Posted: 2024-06-03 09:01:16

Booktopia has announced that its chief executive is departing, dozens of jobs will be eliminated, and its earnings forecasts are being withdrawn.

The online bookseller has arranged $1 million in emergency financing as it struggles to stay afloat.

Chief executive David Nenke tendered his resignation on Monday morning with immediate effect, the company said. Chief financial officer Fiona Levens resigned on May 15.

Booktopia co-founders Tony Nash, left, and Steve Traurig ringing the bell at the online book retailer’s ASX listing in 2020.

Booktopia co-founders Tony Nash, left, and Steve Traurig ringing the bell at the online book retailer’s ASX listing in 2020.Credit: Steven Siewert

Booktopia also said on Monday it was withdrawing its guidance issued in February it would make $1 million to $3 million in 2023–24.
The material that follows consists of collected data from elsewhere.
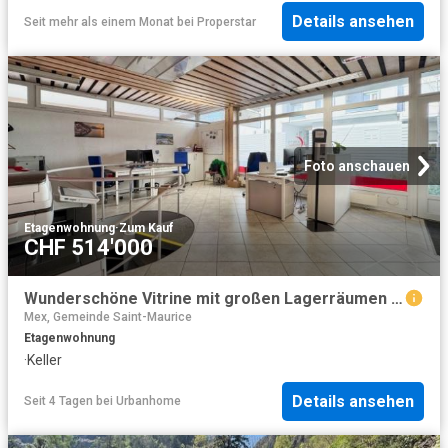
Details ansehen
Seit mehr als einem Monat
bei
Properstar
Foto anschauen
Etagenwohnung
·
Zum Kauf
CHF 514'000
Wunderschöne Vitrine mit großen Lagerräumen im ersten zugänglichen Keller
Mex, Gemeinde Saint-Maurice
Etagenwohnung
·
Keller
Details ansehen
Seit 4 Tagen
bei
Urbanhome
In addition, at least 50 roles would be considered for redundancy at its Rhodes headquarters in a bid to save $6.1 million in 2024–25.

To help pay for costs associated with those redundancies, the company has secured a $1 million revolving debt facility with AFSG Capital at an 18 per cent interest rate.

The company has issued $400,000 in shares to secure the debt facility and agreed to pay $200,000 when it first borrows from it. GST will be paid on top of those fees, bringing the total cost to $660,000.

Booktopia is seeking consent from its existing secured lender, Moneytech, regarding the debt facility and certain financial reporting covenants.

The company said economic headwinds and the continued soft performance of the Australian book market have affected its core business, selling physical books via two websites, Booktopia.com.au and angusrobertson.com.au.